Taipei accused China of “extrajudicial abduction,” but Beijing insists it has the right to detain and try the Taiwanese.

Beijing’s abuse has also been aimed directly at Tsai. A long and thorough assessment of her was published this week in the International Herald Leader, a subsidiary of the state-controlled Xinhua news agency. The article was written by Wang Weixing, a council member of the Association for Relations Across the Taiwan Strait, Beijing’s arms-length organization for dealing unofficially with Taipei. Wang is also head of the foreign military studies department of the People’s Liberation Army Academy of Military Sciences.

What caught contemptuous international attention this week was that half way through the essay Wang comments that “as a politician who is single, Tsai is unencumbered by feelings of love, and is without constraints of a family or the need to care for children, her political style and action strategy commonly incline toward emotionalism, individualism and extremism.”

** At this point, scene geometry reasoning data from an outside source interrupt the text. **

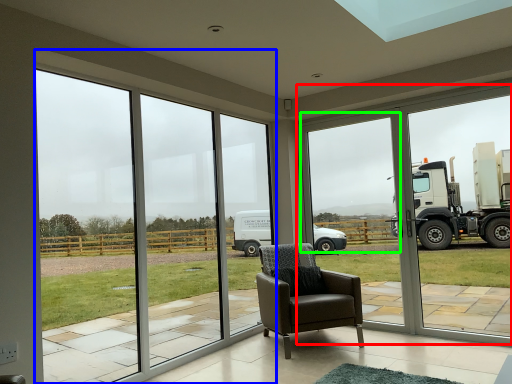 Question: Based on their relative distances, which object is farther from window frame (highlighted by a red box)? Choose from window (highlighted by a blue box) and window screen (highlighted by a green box).

Choices:
 (A) window
 (B) window screen

Answer: (A) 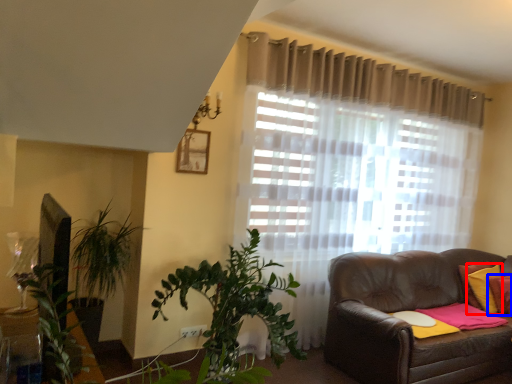 Question: Among these objects, which one is farthest to the camera, pillow (highlighted by a red box) or pillow (highlighted by a blue box)?

Choices:
 (A) pillow
 (B) pillow

Answer: (A) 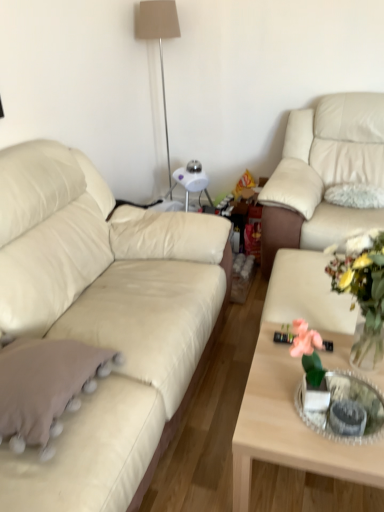 Question: From the image's perspective, is beige leather couch at right, the 1th studio couch from the right, positioned above or below translucent glass vase at center?

Choices:
 (A) below
 (B) above

Answer: (B)

Question: In terms of size, does beige leather couch at right, the 1th studio couch from the right, appear bigger or smaller than translucent glass vase at center?

Choices:
 (A) small
 (B) big

Answer: (B)

Question: Based on their relative distances, which object is farther from the translucent glass vase at center?

Choices:
 (A) matte beige lampshade at upper center
 (B) light wood coffee table at center
 (C) beige leather couch at left, the 2th studio couch when ordered from right to left
 (D) beige leather couch at right, which appears as the second studio couch when viewed from the left
 (E) beige fabric throw pillow at lower left

Answer: (A)

Question: Estimate the real-world distances between objects in this image. Which object is farther from the beige leather couch at left, the 2th studio couch when ordered from right to left?

Choices:
 (A) matte beige lampshade at upper center
 (B) light wood coffee table at center
 (C) beige fabric throw pillow at lower left
 (D) clear glass tray at center
 (E) translucent glass vase at center

Answer: (A) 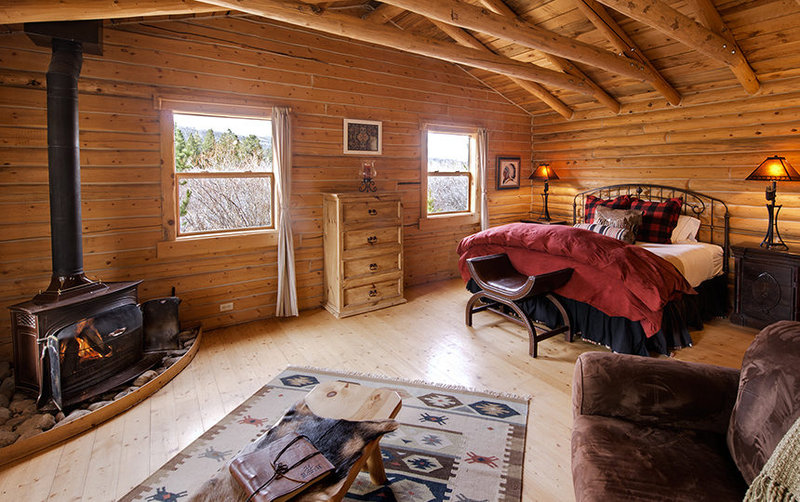 At what (x,y) coordinates should I click in order to perform the action: click on blankets. Please return your answer as a coordinate pair (x, y). The width and height of the screenshot is (800, 502). Looking at the image, I should click on (793, 473), (613, 246). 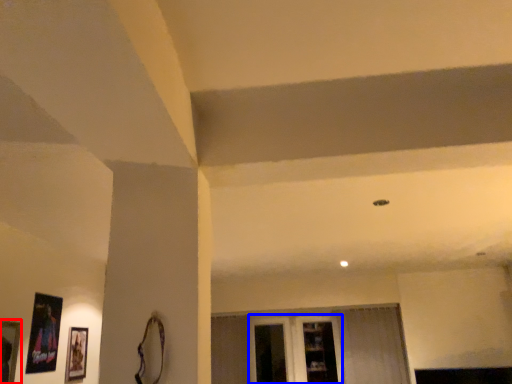 Question: Among these objects, which one is nearest to the camera, picture frame (highlighted by a red box) or glass door (highlighted by a blue box)?

Choices:
 (A) picture frame
 (B) glass door

Answer: (A) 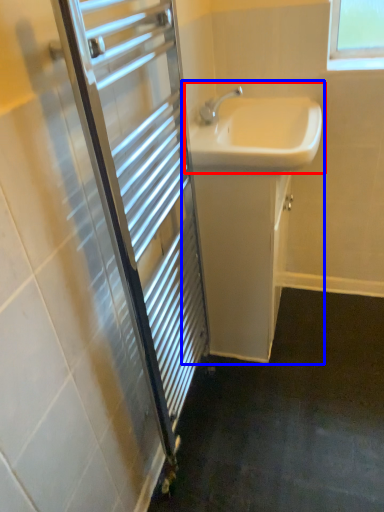 Question: Among these objects, which one is farthest to the camera, sink (highlighted by a red box) or bathroom cabinet (highlighted by a blue box)?

Choices:
 (A) sink
 (B) bathroom cabinet

Answer: (B) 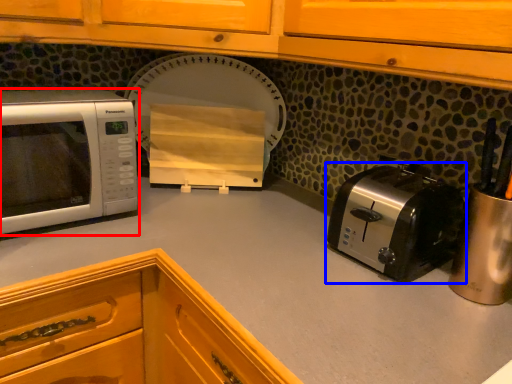 Question: Which object appears farthest to the camera in this image, microwave oven (highlighted by a red box) or toaster (highlighted by a blue box)?

Choices:
 (A) microwave oven
 (B) toaster

Answer: (A) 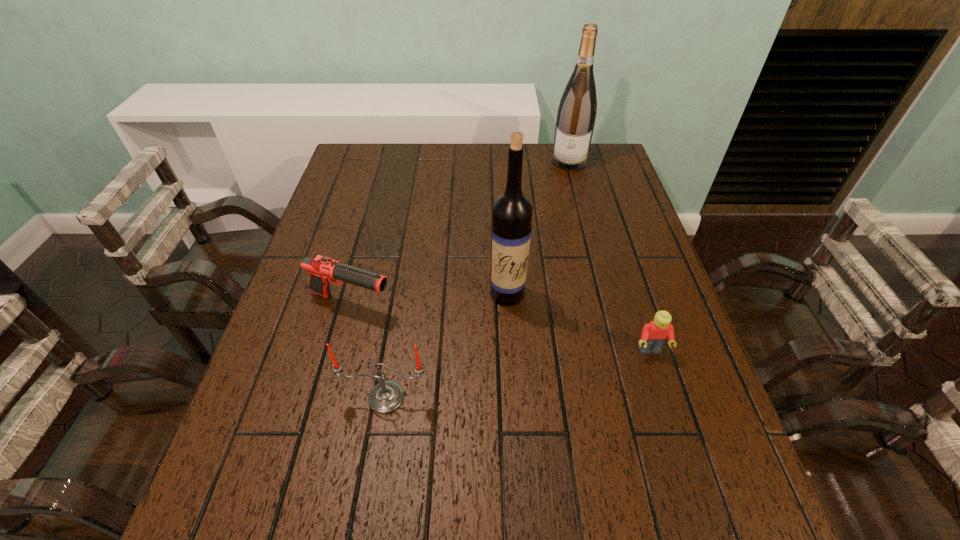 The width and height of the screenshot is (960, 540). In order to click on free point between the farther wine bottle and the nearer wine bottle in this screenshot , I will do 539,228.

What are the coordinates of `blank region between the farthest object and the third object from right to left` in the screenshot? It's located at (539, 228).

Image resolution: width=960 pixels, height=540 pixels. I want to click on unoccupied area between the gun and the Lego, so click(x=500, y=328).

You are a GUI agent. You are given a task and a screenshot of the screen. Output one action in this format:
    pyautogui.click(x=<x>, y=<y>)
    Task: Click on the empty location between the Lego and the right wine bottle
    The width and height of the screenshot is (960, 540).
    Given the screenshot: What is the action you would take?
    pyautogui.click(x=610, y=256)

This screenshot has height=540, width=960. Find the location of `vacant area that lies between the gun and the farthest object`. vacant area that lies between the gun and the farthest object is located at coordinates (460, 233).

Locate an element on the screen. This screenshot has width=960, height=540. free spot between the gun and the candle is located at coordinates (369, 350).

You are a GUI agent. You are given a task and a screenshot of the screen. Output one action in this format:
    pyautogui.click(x=<x>, y=<y>)
    Task: Click on the vacant space in between the candle and the gun
    
    Given the screenshot: What is the action you would take?
    pyautogui.click(x=369, y=350)

Where is `vacant area that lies between the Lego and the third object from right to left`? Image resolution: width=960 pixels, height=540 pixels. vacant area that lies between the Lego and the third object from right to left is located at coordinates (579, 322).

Where is `free point between the gun and the fourth farthest object`? Image resolution: width=960 pixels, height=540 pixels. free point between the gun and the fourth farthest object is located at coordinates (500, 328).

Locate an element on the screen. vacant space that's between the gun and the right wine bottle is located at coordinates (460, 233). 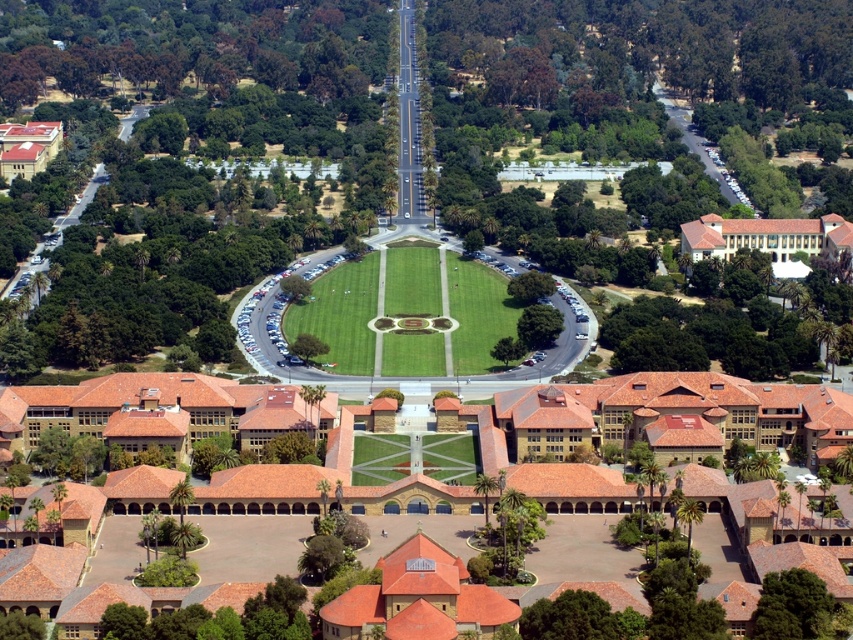 Question: Does green grassy field at center have a greater width compared to green leafy tree at lower left?

Choices:
 (A) no
 (B) yes

Answer: (B)

Question: Is green grassy field at center to the left of green leafy tree at lower right from the viewer's perspective?

Choices:
 (A) no
 (B) yes

Answer: (B)

Question: Which object appears farthest from the camera in this image?

Choices:
 (A) green leafy tree at lower left
 (B) green leafy tree at lower right
 (C) green leafy tree at center
 (D) green grassy field at center

Answer: (C)

Question: Among these points, which one is nearest to the camera?

Choices:
 (A) coord(305,339)
 (B) coord(189,531)

Answer: (B)

Question: Does green leafy tree at lower right appear under green leafy tree at lower left?

Choices:
 (A) no
 (B) yes

Answer: (B)

Question: Which object appears farthest from the camera in this image?

Choices:
 (A) green grassy field at center
 (B) green leafy tree at lower right
 (C) green leafy tree at center

Answer: (C) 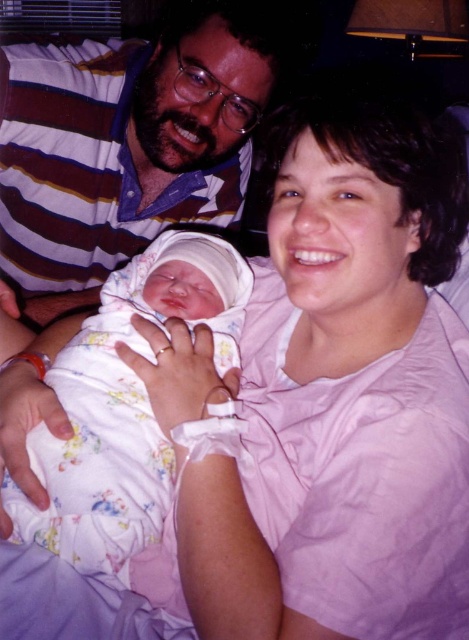 Is matte striped shirt at upper left to the right of floral cotton swaddle at center from the viewer's perspective?

No, matte striped shirt at upper left is not to the right of floral cotton swaddle at center.

Can you confirm if matte striped shirt at upper left is shorter than floral cotton swaddle at center?

No.

You are a GUI agent. You are given a task and a screenshot of the screen. Output one action in this format:
    pyautogui.click(x=<x>, y=<y>)
    Task: Click on the matte striped shirt at upper left
    The height and width of the screenshot is (640, 469).
    Given the screenshot: What is the action you would take?
    pyautogui.click(x=127, y=145)

What are the coordinates of `matte striped shirt at upper left` in the screenshot? It's located at (127, 145).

The article concludes that “Tsai Ing-wen’s personality is clearly two-faced.”

While the reaction has focused on Wang’s misogyny, his overall judgement on Tsai should give Beijing cause for concern. He described a very tough, determined and experienced person who will not be easily manipulated by Beijing and who is a formidable opponent.

For Tsai, her major day-to-day problem will be satisfying the expectations of the people who voted for her and the DPP. In 2014 thousands of mostly young Taiwanese occupied the parliament, the Legislative Yuan, to block an expanded free trade deal with China planned by the Ma administration. The protesters succeeded, but also established that as well as being deeply suspicious of economic relations with China, young Taiwanese are confident of their own identity and are increasingly frustrated that their nationhood is not internationally recognized.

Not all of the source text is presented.